The CD machine has more parallelism than the BASE machine because basic blocks with the same control dependences can be executed in parallel. However, the harmonic mean parallelism of 2.39 for the CD machine is only slightly better than for the BASE machine. Figure 4 shows the parallelism for each benchmark compared to the BASE machine. The parallelism for the CD machine is primarily limited by the constraint that branches must be executed in order. Since conditional branches occur frequently in our benchmarks, executing one branch at a time is a serious bottleneck. Table 2 shows the average number of dynamic instructions between conditional branch instructions in the program traces. For the non-numeric programs, a branch instruction occurs about every six instructions in a trace. When all of these branches are ordered, it is difficult to find much parallelism.

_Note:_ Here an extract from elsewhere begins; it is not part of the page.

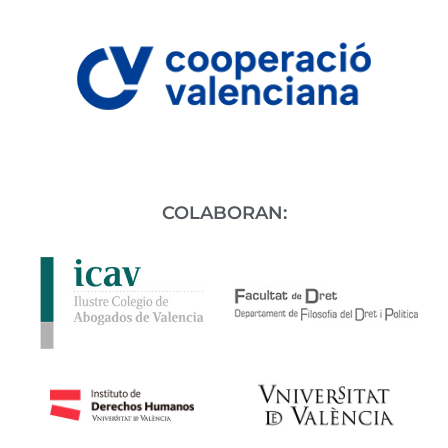
COLABORAN:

When the constraint on branches is removed in the CD-MF machine, only the true control and data dependences must be observed. The parallelism for each benchmark is shown in comparison to the parallelism for the CD machine in Figure 4. The parallelism increases for all of the programs, and especially for gcc, irsim, and espresso. However, there is still not a massive amount of parallelism. This is really not too surprising when one considers the types of benchmarks that we are analyzing. There may be some parallelism within individual components of these programs, but the overall algorithms are simply not very parallel.
Since the constraints for the CD-MF machine only require that true data and control dependences be observed, the parallelism for this machine is a limit for all systems without speculative execution. Dataflow architectures, for example, are able to execute programs with only these essential dependences. Since there are not massive amounts of parallelism, any machine attempting to exploit parallelism in non-numeric programs without speculative execution must have low overhead to be effective.